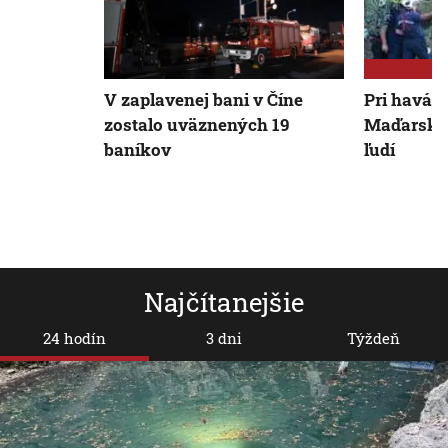
V zaplavenej bani v Číne
Pri havári
zostalo uväznených 19
Maďarsku
baníkov
ľudí
Najčítanejšie
24 hodín
3 dni
Týždeň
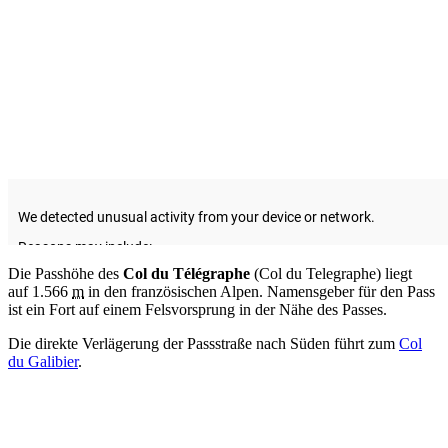
Die Passhöhe des
Col du Télégraphe
(Col du Telegraphe) liegt
auf 1.566
m
in den französischen Alpen. Namensgeber für den Pass
ist ein Fort auf einem Felsvorsprung in der Nähe des Passes.
Die direkte Verlägerung der Passstraße nach Süden führt zum
Col
du Galibier
.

###

• _WHAT THE EXERCISE ASKS_: What is needed is an exact repeat of every entry above, with the pictures left out.

• _ANSWER TO THIS PROBLEM_:
V zaplavenej bani v Číne
Pri havári
zostalo uväznených 19
Maďarsku
baníkov
ľudí
Najčítanejšie
24 hodín
3 dni
Týždeň
Die Passhöhe des
Col du Télégraphe
(Col du Telegraphe) liegt
auf 1.566
m
in den französischen Alpen. Namensgeber für den Pass
ist ein Fort auf einem Felsvorsprung in der Nähe des Passes.
Die direkte Verlägerung der Passstraße nach Süden führt zum
Col
du Galibier
.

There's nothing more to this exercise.